General disorders and administration site conditions: isolated cases of blindness following topical administration to the face and scalp, hyper- or hypopigmentation, subcutaneous and cutaneous atrophy, aseptic abscesses, post-injection exacerbation (intra-articular administration) and Charcot arthropathy. Secondary pituitary and adrenal suppression in the event of stress (trauma, surgery or illness).

After repeated intra-articular injection, joint damage is possible. There is a risk of infection.

Expiration date

2 years.

Do not use the drug after the expiration date indicated on the package.

Storage conditions

Store in the original packaging at a temperature not exceeding 25 ° C. Do not freeze.

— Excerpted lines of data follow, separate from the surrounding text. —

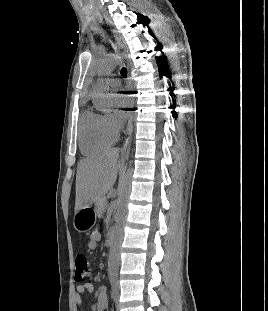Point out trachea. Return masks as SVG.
I'll return each instance as SVG.
<instances>
[{
  "label": "trachea",
  "instance_id": "1",
  "mask_svg": "<svg viewBox=\"0 0 268 311\" xmlns=\"http://www.w3.org/2000/svg\"><path fill=\"white\" fill-rule=\"evenodd\" d=\"M120 73H121V76H122L123 78H126V77H127V69H126L125 67H123V68L121 69Z\"/></svg>",
  "mask_w": 268,
  "mask_h": 311
}]
</instances>
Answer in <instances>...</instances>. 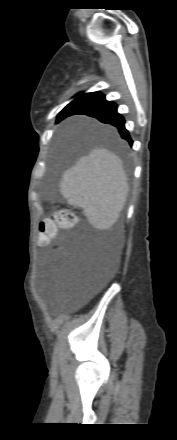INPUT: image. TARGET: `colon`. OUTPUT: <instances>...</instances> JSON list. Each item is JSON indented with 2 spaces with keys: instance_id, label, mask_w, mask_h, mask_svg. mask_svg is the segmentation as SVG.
I'll return each mask as SVG.
<instances>
[{
  "instance_id": "1",
  "label": "colon",
  "mask_w": 177,
  "mask_h": 440,
  "mask_svg": "<svg viewBox=\"0 0 177 440\" xmlns=\"http://www.w3.org/2000/svg\"><path fill=\"white\" fill-rule=\"evenodd\" d=\"M76 215L68 209H59L54 214L41 221L39 227V241L48 244L53 240L59 229L70 228L76 223Z\"/></svg>"
}]
</instances>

Keep out of reach of children.

Incompatibility

The drug can be mixed in the same syringe with local anesthetics (see section "Method of administration and dosage"); however, compatibility must always be monitored.

Packaging

1 ml in an ampoule. 1 or 5 ampoules in a blister. 1 blister in a pack. 1 ml in a pre-filled syringe. 1 pre-filled syringe complete with 2 needles in a blister. 1 blister in a pack.

Vacation category

According to the recipe.

Producer

JSC "Farmak".

Location of the manufacturer and its business address

Ukraine, 04080, Kyiv, Kyrylivska St., 74.